Le opere fotografiche di Valentina Brancaforte e l’archivio fotografico di Daniela Bellomo, coordinatrice reggente della Consulenza tecnica per la salute e la sicurezza dell’Inail Sicilia, raccontano la storia degli abitanti di Biancavilla. Una popolazione esposta per oltre cinquant’anni alla fluoro-edenite, una fibra asbestiforme che ha provocato un elevato tasso di mortalità per mesotelioma.

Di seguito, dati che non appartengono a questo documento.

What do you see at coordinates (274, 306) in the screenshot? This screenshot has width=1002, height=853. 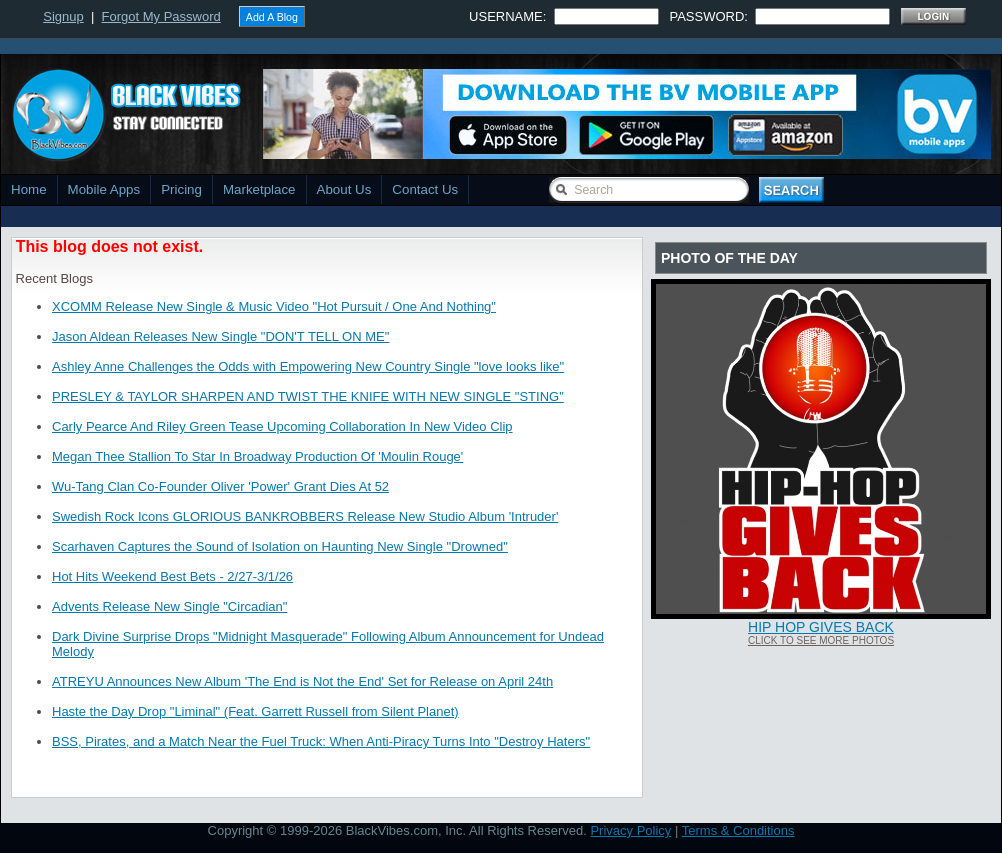 I see `XCOMM Release New Single & Music Video "Hot Pursuit / One And Nothing"` at bounding box center [274, 306].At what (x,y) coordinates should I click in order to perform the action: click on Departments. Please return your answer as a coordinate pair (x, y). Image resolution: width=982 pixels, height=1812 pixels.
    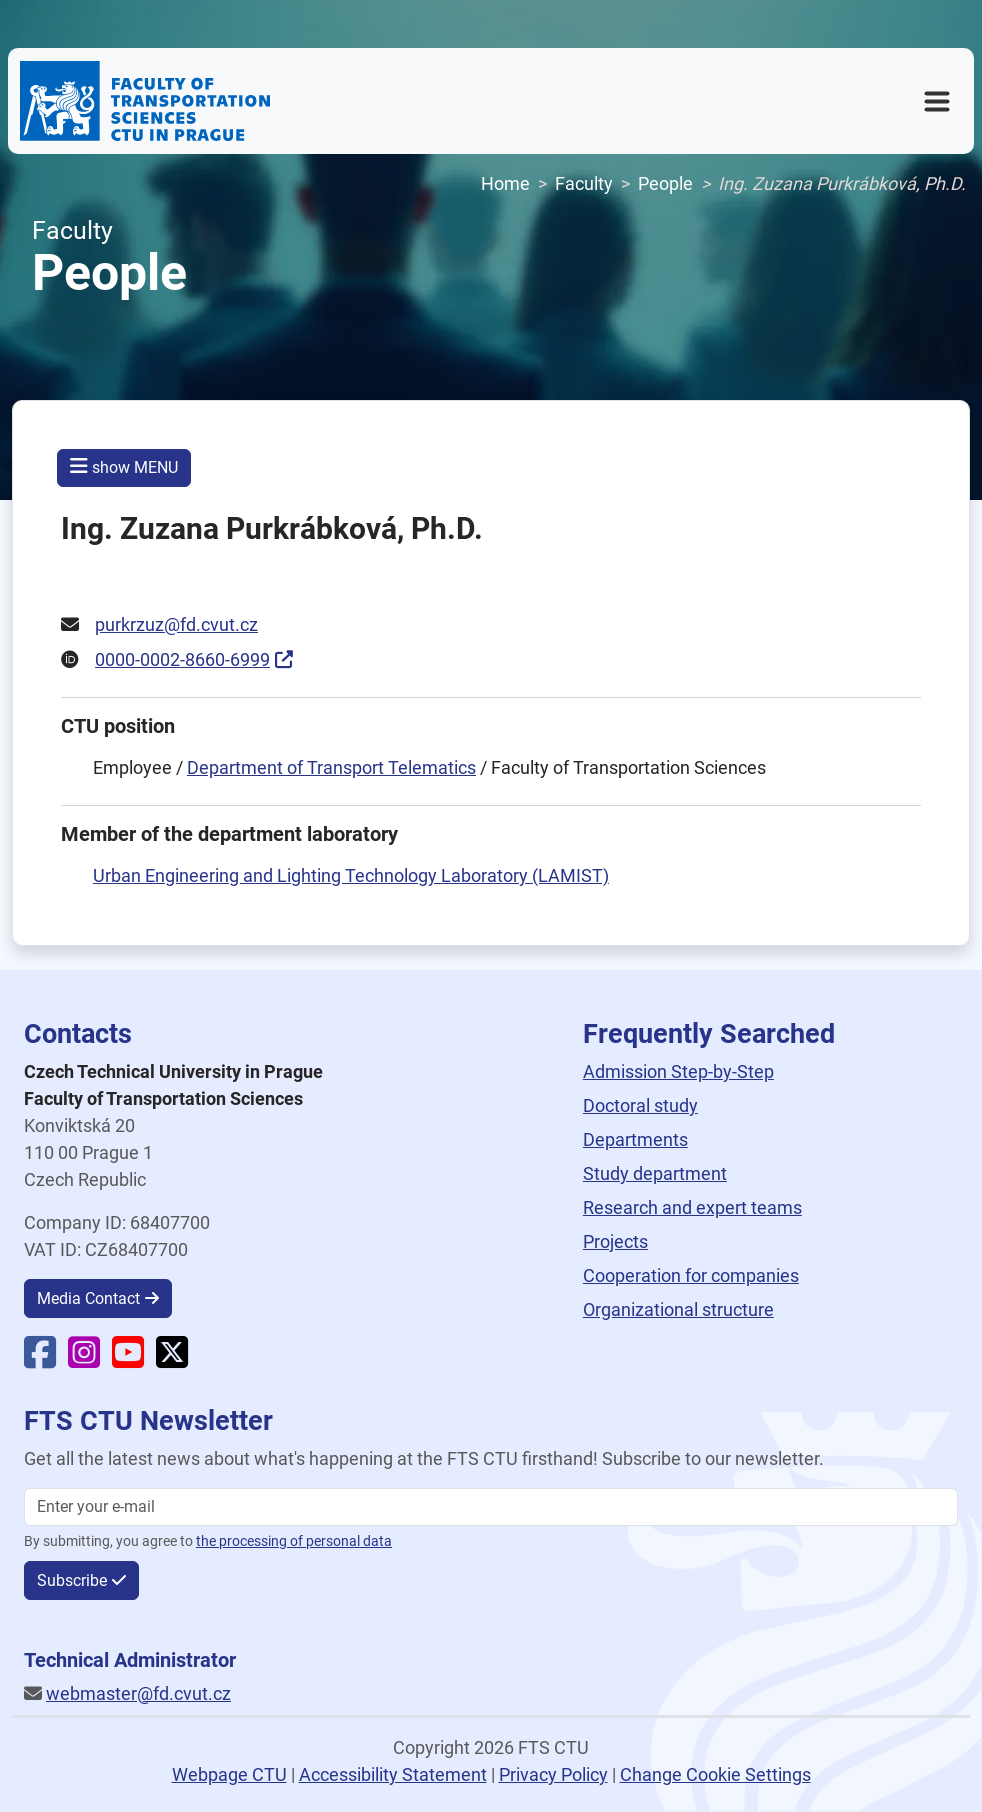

L’istituzione della Sin (Sito interesse nazionale), avvenuta del 2001, si rese necessaria quando, a seguito di studi epidemiologici, venne scoperto negli affioramenti rocciosi della cava di Monte Calvario un nuovo minerale. Una struttura anfibolica, la fluoro-edenite, che presenta tre habitus: aciculare, fibroso e prismatico. Studi successivi hanno dimostrato che il nuovo anfibolo ha caratteristiche chimico-tossicologiche riconducibili all’asbesto.

I testi a corredo delle immagini sono di Daniela Bellomo, Valentina Brancaforte e Stefano Zuliani. Ha collaborato Caterina Ledda, docente associata di Medicina del lavoro all’Università di Catania. La mostra sarà visitabile fino al 12 luglio, dal lunedì al venerdì, dalle 8.30 alle 12.00.